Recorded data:

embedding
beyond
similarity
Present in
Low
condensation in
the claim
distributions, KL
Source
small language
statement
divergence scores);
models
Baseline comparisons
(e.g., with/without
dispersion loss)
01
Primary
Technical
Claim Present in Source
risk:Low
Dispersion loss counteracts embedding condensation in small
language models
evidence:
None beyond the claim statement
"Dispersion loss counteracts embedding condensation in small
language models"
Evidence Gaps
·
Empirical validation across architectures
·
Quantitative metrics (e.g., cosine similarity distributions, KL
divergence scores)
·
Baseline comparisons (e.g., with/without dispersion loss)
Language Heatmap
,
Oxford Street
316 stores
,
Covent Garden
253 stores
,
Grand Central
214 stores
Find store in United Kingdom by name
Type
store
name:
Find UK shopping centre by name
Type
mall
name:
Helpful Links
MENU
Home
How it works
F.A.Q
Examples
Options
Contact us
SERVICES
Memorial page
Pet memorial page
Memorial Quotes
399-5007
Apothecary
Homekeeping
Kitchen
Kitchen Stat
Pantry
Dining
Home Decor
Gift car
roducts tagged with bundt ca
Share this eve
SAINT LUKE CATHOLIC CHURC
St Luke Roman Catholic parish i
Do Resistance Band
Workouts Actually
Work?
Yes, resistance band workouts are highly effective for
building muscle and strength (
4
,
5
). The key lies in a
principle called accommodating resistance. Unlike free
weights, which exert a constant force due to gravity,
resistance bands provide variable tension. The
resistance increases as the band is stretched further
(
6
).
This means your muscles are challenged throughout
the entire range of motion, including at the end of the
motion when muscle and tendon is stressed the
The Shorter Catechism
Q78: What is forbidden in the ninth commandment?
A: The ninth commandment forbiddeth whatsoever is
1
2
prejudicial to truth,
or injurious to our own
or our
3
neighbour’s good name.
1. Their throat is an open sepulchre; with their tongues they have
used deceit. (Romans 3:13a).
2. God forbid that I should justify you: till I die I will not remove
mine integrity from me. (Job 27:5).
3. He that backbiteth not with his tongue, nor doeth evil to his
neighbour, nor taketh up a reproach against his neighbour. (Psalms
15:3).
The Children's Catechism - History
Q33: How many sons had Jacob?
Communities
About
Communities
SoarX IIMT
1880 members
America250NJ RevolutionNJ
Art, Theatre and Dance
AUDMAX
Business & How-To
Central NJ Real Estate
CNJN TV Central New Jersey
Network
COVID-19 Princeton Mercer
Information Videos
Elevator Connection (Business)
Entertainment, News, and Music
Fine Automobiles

Required action
The records shown above should be given again word for word.

Output below
embedding
beyond
similarity
Present in
Low
condensation in
the claim
distributions, KL
Source
small language
statement
divergence scores);
models
Baseline comparisons
(e.g., with/without
dispersion loss)
01
Primary
Technical
Claim Present in Source
risk:Low
Dispersion loss counteracts embedding condensation in small
language models
evidence:
None beyond the claim statement
"Dispersion loss counteracts embedding condensation in small
language models"
Evidence Gaps
·
Empirical validation across architectures
·
Quantitative metrics (e.g., cosine similarity distributions, KL
divergence scores)
·
Baseline comparisons (e.g., with/without dispersion loss)
Language Heatmap
,
Oxford Street
316 stores
,
Covent Garden
253 stores
,
Grand Central
214 stores
Find store in United Kingdom by name
Type
store
name:
Find UK shopping centre by name
Type
mall
name:
Helpful Links
MENU
Home
How it works
F.A.Q
Examples
Options
Contact us
SERVICES
Memorial page
Pet memorial page
Memorial Quotes
399-5007
Apothecary
Homekeeping
Kitchen
Kitchen Stat
Pantry
Dining
Home Decor
Gift car
roducts tagged with bundt ca
Share this eve
SAINT LUKE CATHOLIC CHURC
St Luke Roman Catholic parish i
Do Resistance Band
Workouts Actually
Work?
Yes, resistance band workouts are highly effective for
building muscle and strength (
4
,
5
). The key lies in a
principle called accommodating resistance. Unlike free
weights, which exert a constant force due to gravity,
resistance bands provide variable tension. The
resistance increases as the band is stretched further
(
6
).
This means your muscles are challenged throughout
the entire range of motion, including at the end of the
motion when muscle and tendon is stressed the
The Shorter Catechism
Q78: What is forbidden in the ninth commandment?
A: The ninth commandment forbiddeth whatsoever is
1
2
prejudicial to truth,
or injurious to our own
or our
3
neighbour’s good name.
1. Their throat is an open sepulchre; with their tongues they have
used deceit. (Romans 3:13a).
2. God forbid that I should justify you: till I die I will not remove
mine integrity from me. (Job 27:5).
3. He that backbiteth not with his tongue, nor doeth evil to his
neighbour, nor taketh up a reproach against his neighbour. (Psalms
15:3).
The Children's Catechism - History
Q33: How many sons had Jacob?
Communities
About
Communities
SoarX IIMT
1880 members
America250NJ RevolutionNJ
Art, Theatre and Dance
AUDMAX
Business & How-To
Central NJ Real Estate
CNJN TV Central New Jersey
Network
COVID-19 Princeton Mercer
Information Videos
Elevator Connection (Business)
Entertainment, News, and Music
Fine Automobiles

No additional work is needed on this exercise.